Data excerpts:

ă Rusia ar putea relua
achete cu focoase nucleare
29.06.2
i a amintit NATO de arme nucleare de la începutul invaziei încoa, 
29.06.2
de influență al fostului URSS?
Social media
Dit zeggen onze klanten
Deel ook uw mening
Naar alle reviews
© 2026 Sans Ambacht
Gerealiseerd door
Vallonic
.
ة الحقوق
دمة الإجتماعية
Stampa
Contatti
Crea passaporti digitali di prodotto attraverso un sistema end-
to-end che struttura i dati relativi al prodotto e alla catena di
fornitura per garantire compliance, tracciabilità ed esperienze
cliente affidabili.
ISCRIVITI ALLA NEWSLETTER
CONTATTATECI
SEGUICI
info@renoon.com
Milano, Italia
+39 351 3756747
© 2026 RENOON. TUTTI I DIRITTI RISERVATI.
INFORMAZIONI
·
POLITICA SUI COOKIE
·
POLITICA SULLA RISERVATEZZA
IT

==

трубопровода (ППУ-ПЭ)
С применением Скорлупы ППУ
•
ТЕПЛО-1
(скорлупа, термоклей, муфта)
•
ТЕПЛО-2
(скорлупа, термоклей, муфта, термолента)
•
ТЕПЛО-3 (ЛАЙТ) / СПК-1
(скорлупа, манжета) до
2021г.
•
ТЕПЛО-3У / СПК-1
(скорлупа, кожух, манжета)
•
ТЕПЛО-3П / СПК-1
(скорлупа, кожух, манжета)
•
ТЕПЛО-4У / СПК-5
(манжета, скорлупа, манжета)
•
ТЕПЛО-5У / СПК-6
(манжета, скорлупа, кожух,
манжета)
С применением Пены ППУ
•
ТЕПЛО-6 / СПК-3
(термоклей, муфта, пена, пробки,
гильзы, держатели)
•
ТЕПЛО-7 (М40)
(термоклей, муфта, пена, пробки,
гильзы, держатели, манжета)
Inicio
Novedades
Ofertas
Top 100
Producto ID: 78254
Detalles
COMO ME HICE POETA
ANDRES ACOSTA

...

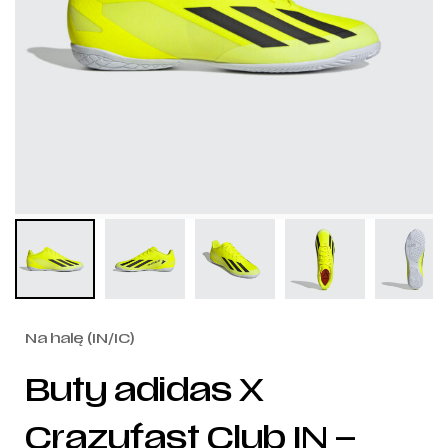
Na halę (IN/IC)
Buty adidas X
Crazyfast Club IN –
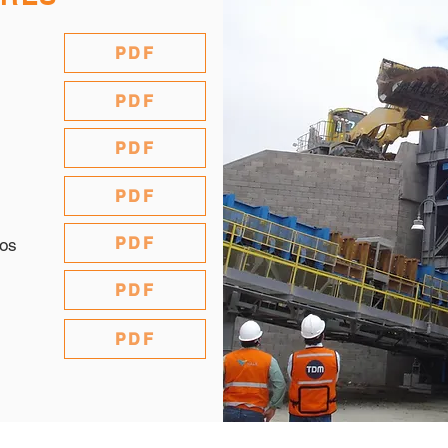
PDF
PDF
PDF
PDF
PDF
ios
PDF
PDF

Exercise details: Your answer should be one number: how many lines in the records above include "nucleare".

Solution to this exercise: 2